About this task:
Repeat every entry exactly as it stands. Omit the images.

Study material:
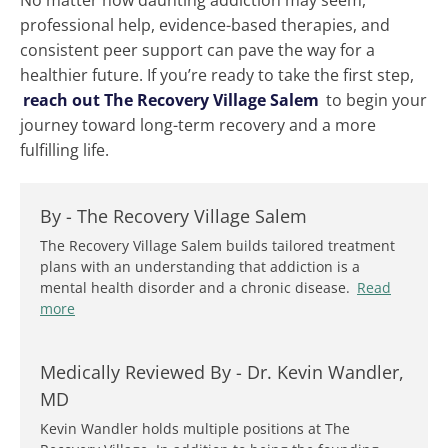
No matter how daunting addiction may seem,
professional help, evidence-based therapies, and
consistent peer support can pave the way for a
healthier future. If you’re ready to take the first step,
reach out The Recovery Village Salem
to begin your
journey toward long-term recovery and a more
fulfilling life.
By -
The Recovery Village Salem
The Recovery Village Salem builds tailored treatment
plans with an understanding that addiction is a
mental health disorder and a chronic disease.
Read
more
Medically Reviewed By -
Dr. Kevin Wandler,
MD
Kevin Wandler holds multiple positions at The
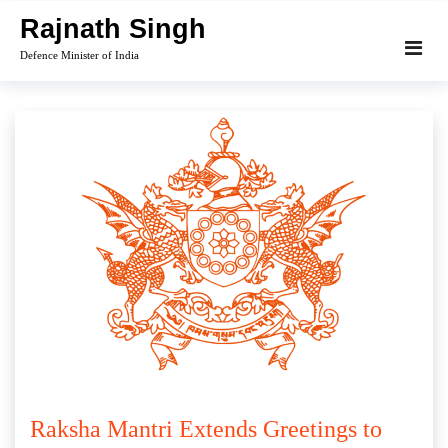
Skip
Rajnath Singh
to
Defence Minister of India
content
Raksha Mantri Extends Greetings to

Problem solution:
No matter how daunting addiction may seem,
professional help, evidence-based therapies, and
consistent peer support can pave the way for a
healthier future. If you’re ready to take the first step,
reach out The Recovery Village Salem
to begin your
journey toward long-term recovery and a more
fulfilling life.
By -
The Recovery Village Salem
The Recovery Village Salem builds tailored treatment
plans with an understanding that addiction is a
mental health disorder and a chronic disease.
Read
more
Medically Reviewed By -
Dr. Kevin Wandler,
MD
Kevin Wandler holds multiple positions at The
Skip
Rajnath Singh
to
Defence Minister of India
content
Raksha Mantri Extends Greetings to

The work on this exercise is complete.